News · OpenAI's 1.5M-conversation study finds most people come to ChatGPT to ask, not to have it do things
OpenAI's 1.5M-conversation study finds most people come to ChatGPT to ask, not to have it do things
A privacy-preserving analysis of consumer usage puts 'Asking' at 49% of messages — a signal that chat interfaces are being used as advisors more than as task engines.
What the study actually measured
OpenAI, working with Harvard economist David Deming, published an NBER working paper analyzing 1.5 million ChatGPT conversations against a population of 700 million weekly active users. The company describes it as the most comprehensive study of actual consumer AI use released to date.
Two demographic findings anchor the paper.
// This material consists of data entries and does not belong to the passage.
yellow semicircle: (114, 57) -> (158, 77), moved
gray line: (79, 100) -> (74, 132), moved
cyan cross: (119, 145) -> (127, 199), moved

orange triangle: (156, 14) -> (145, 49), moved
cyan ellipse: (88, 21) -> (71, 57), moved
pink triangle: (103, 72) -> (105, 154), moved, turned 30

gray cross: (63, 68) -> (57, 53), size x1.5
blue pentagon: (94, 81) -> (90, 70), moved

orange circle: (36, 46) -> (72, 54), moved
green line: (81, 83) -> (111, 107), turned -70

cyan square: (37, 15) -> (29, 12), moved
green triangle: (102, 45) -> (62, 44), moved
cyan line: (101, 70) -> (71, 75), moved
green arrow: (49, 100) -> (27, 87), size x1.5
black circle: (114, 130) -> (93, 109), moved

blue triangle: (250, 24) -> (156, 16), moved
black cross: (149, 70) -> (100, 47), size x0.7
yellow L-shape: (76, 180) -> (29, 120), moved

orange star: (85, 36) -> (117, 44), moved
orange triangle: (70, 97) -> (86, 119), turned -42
Among users with names classifiable as masculine or feminine, the share with typically feminine names rose from 37% in January 2024 to 52% by July 2025. And by May 2025, adoption growth in the lowest-income countries was running at over 4x the rate of the highest-income countries.
The methodology note matters for how much weight to put on the categories that follow: researchers did not read messages. Automated tools classified usage patterns without human review of content.
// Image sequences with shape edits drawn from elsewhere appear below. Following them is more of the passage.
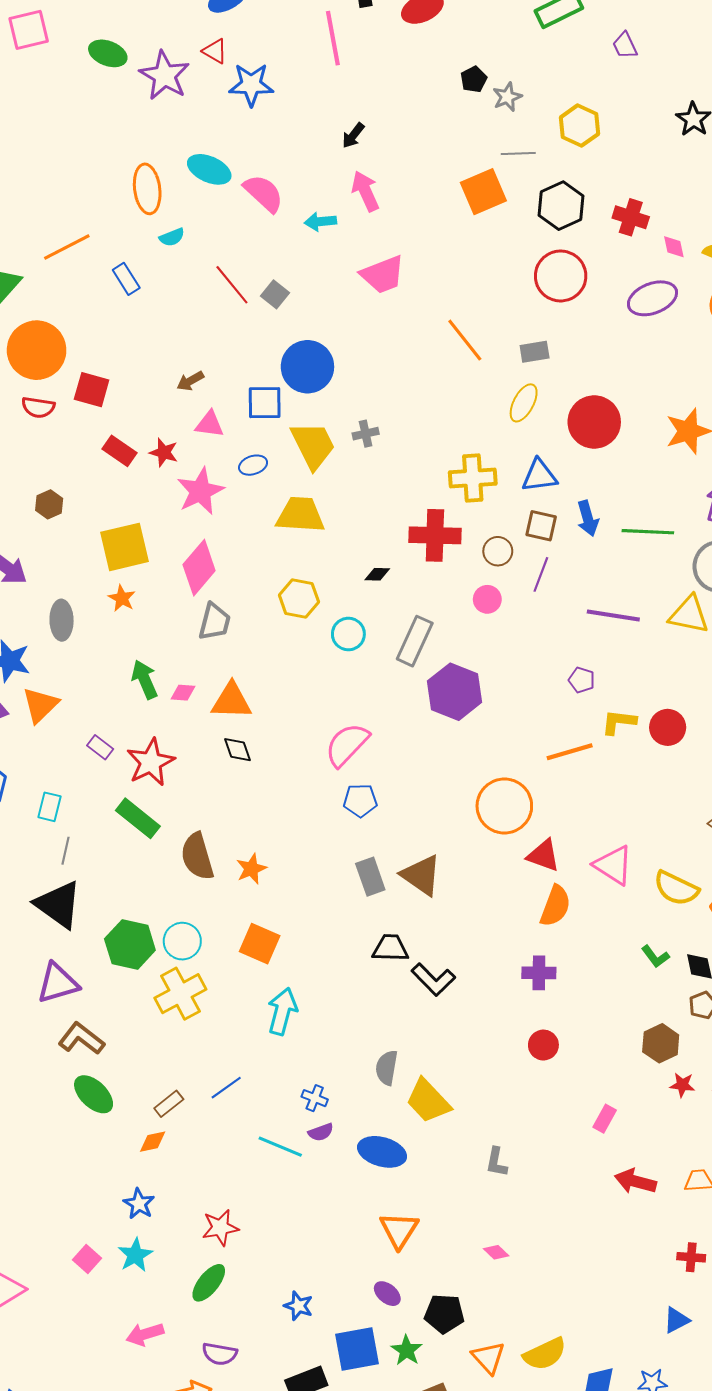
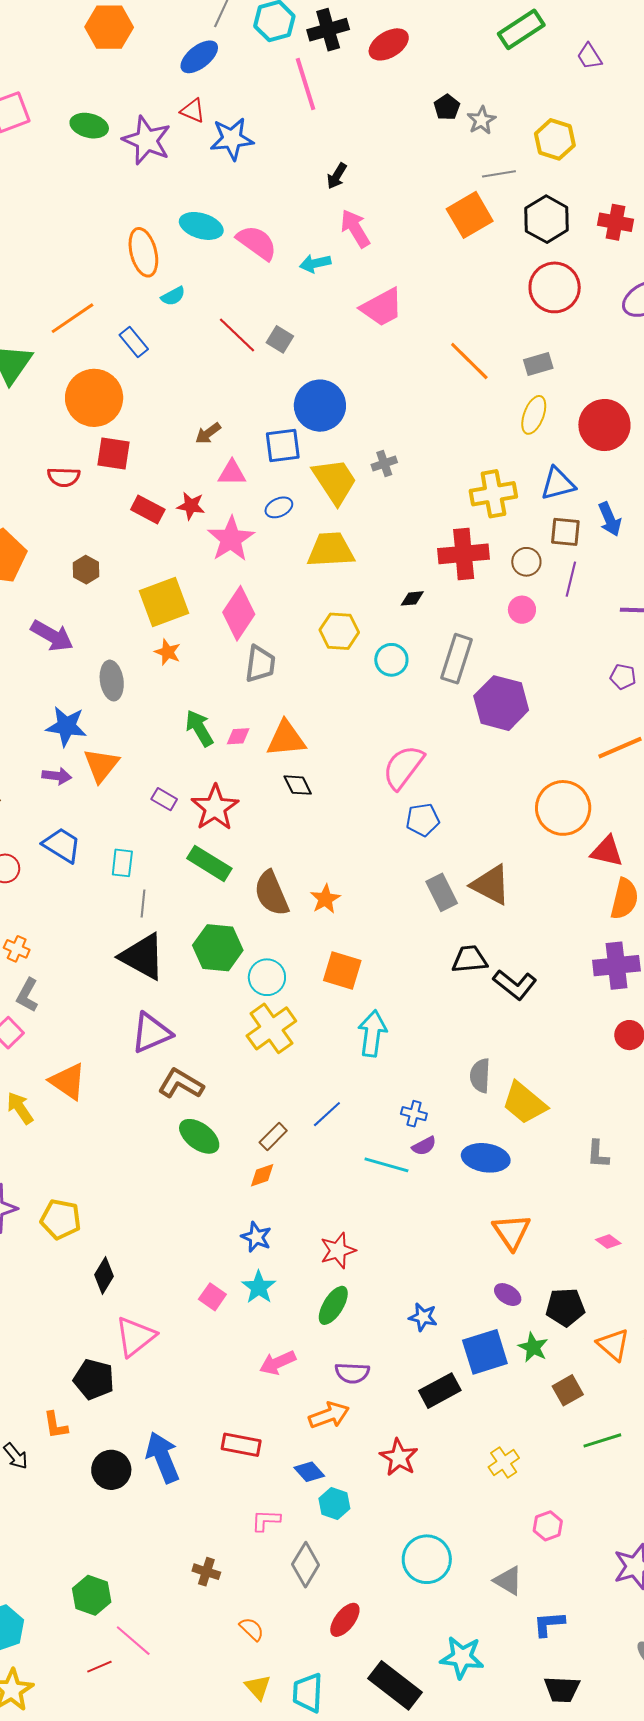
orange circle: (37, 350) -> (94, 398), moved
green hexagon: (130, 944) -> (218, 948), moved
purple cross: (539, 973) -> (616, 966), size x1.4

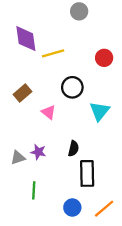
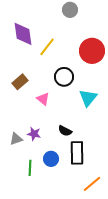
yellow line: (53, 53) -> (47, 47), turned -36
red circle: (104, 58) -> (92, 51), size x1.6
black semicircle: (73, 149) -> (65, 131), turned 104
blue circle: (72, 207) -> (51, 159), moved

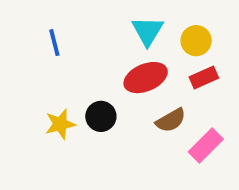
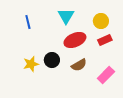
cyan triangle: (148, 31) -> (66, 16), moved
brown semicircle: (171, 120) -> (79, 65), moved

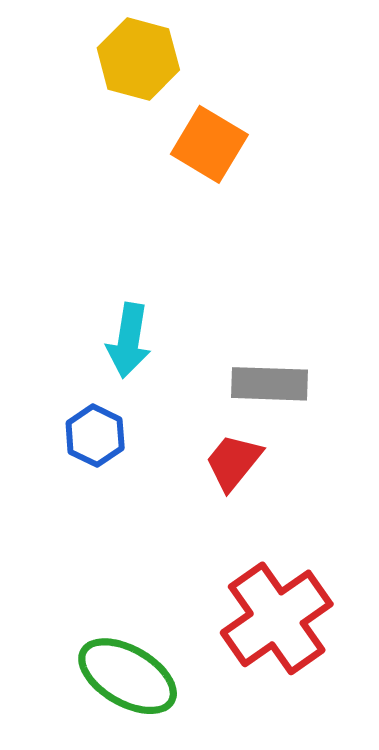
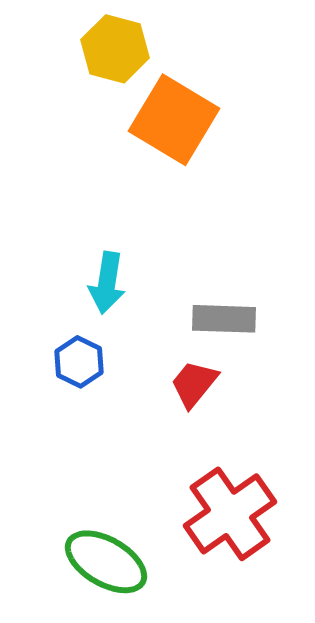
orange square: (209, 144) -> (174, 120), size x1.4

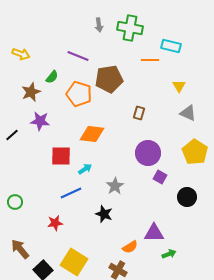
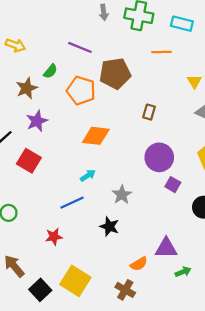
cyan rectangle: (171, 46) -> (182, 24), moved
purple star: (40, 121) -> (37, 121), turned -30
red square: (61, 156) -> (29, 161), moved, turned 30

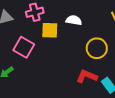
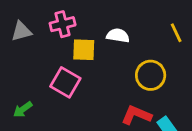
pink square: (24, 47) -> (65, 82), moved

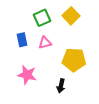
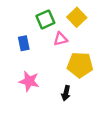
pink triangle: (45, 43) -> (61, 39), moved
Asking beats Doing — and that cuts against the agent trend
The study sorts messages into three buckets: Asking (49%), Doing (40%), and Expressing (11%). OpenAI characterizes Asking as the fastest-growing and highest-rated category, describing people who 'value ChatGPT most as an advisor rather than only for task completion.'
That is a notable frontend signal. Much of the current product energy — agents, tool-calling, autonomous workflows — sits squarely in the Doing category: drafting text, planning, programming. But the plurality of real consumer traffic is people asking for guidance and information.
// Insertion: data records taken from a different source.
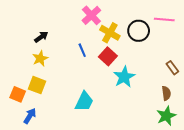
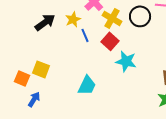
black arrow: (41, 37) -> (45, 22), size x1.5
yellow star: (40, 58) -> (73, 19), moved
cyan star: (124, 77) -> (126, 61), turned -30

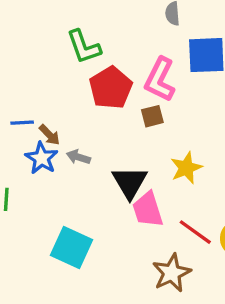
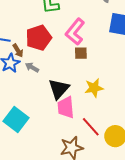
pink L-shape: (160, 80) -> (75, 32), moved
red pentagon: (111, 88) -> (39, 38), moved

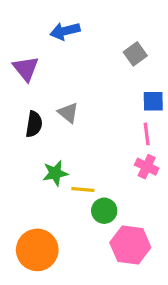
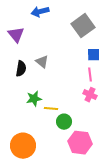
gray square: (135, 54) -> (83, 26), size x1.6

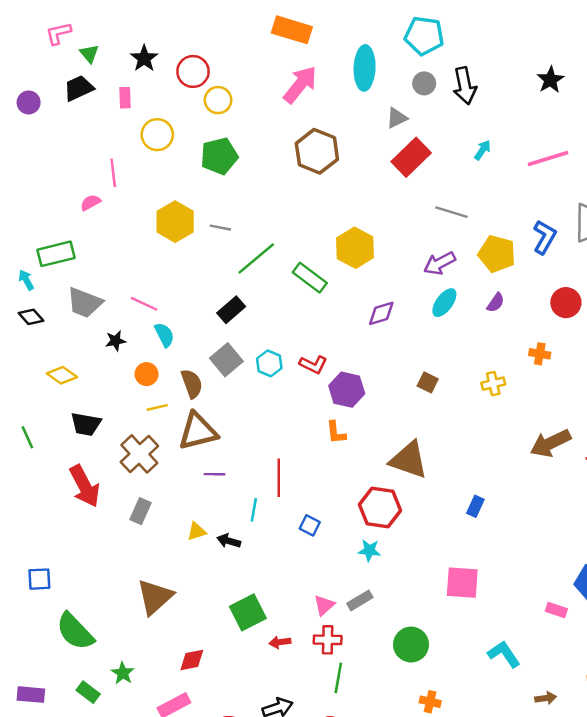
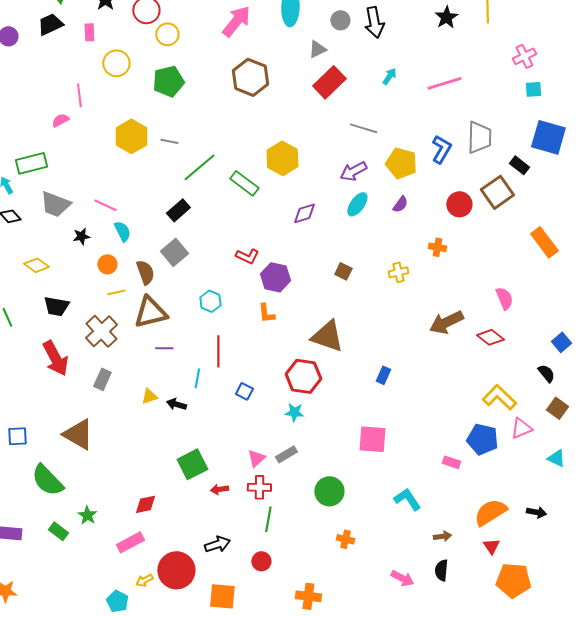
cyan hexagon: (269, 363) -> (210, 301), moved
brown triangle: (155, 597) -> (78, 434), moved, turned -48

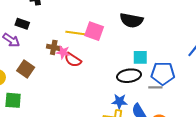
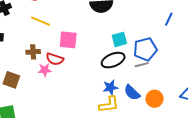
pink square: (94, 31) -> (68, 40), moved
yellow line: (75, 33) -> (40, 21), moved, turned 30
pink star: (63, 52) -> (45, 70), moved

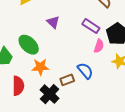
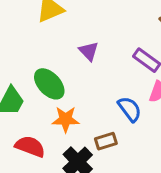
blue semicircle: (85, 71) -> (130, 109), moved
red semicircle: (18, 86) -> (30, 146), turned -72

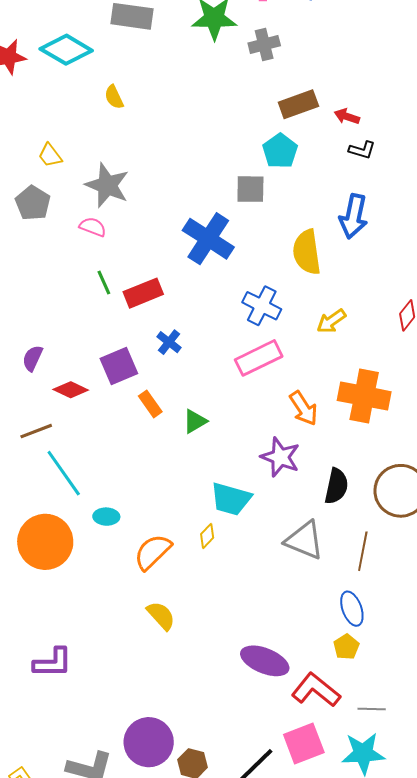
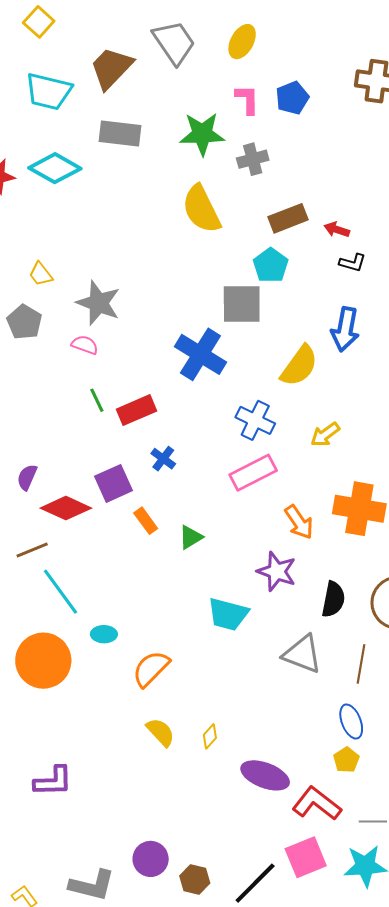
yellow semicircle: (114, 97) -> (201, 209), moved, size x2.0
gray square: (250, 189) -> (242, 304), size x1.4
yellow semicircle: (307, 252) -> (299, 366), turned -135
red diamond: (71, 390) -> (66, 508), size x1.4
yellow diamond: (207, 536) -> (210, 736), moved
purple circle: (149, 742) -> (151, 859), size x0.7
For anyone building a chat surface, this suggests the highest-frequency interaction is closer to a consultation than a command. An interface optimized purely for executing tasks may be tuned for the smaller of the two dominant modes.
Writing is the workhorse; coding and self-expression are the tail
The paper reports that three-quarters of conversations cluster around practical guidance, seeking information, and writing. Writing is called out as the most common work task, while coding and self-expression 'remain niche activities.'
That ordering is worth sitting with, because developer-facing narratives tend to foreground coding. In this consumer dataset it is a minority activity. The bulk of value shows up in mundane, text-heavy help — the kind of interaction a plain input box and a good response handle well.
The work/non-work split reinforces the point: roughly 30% of usage is work-related and 70% is not, with both growing. The interface is serving a general-purpose everyday tool, not primarily a professional workbench.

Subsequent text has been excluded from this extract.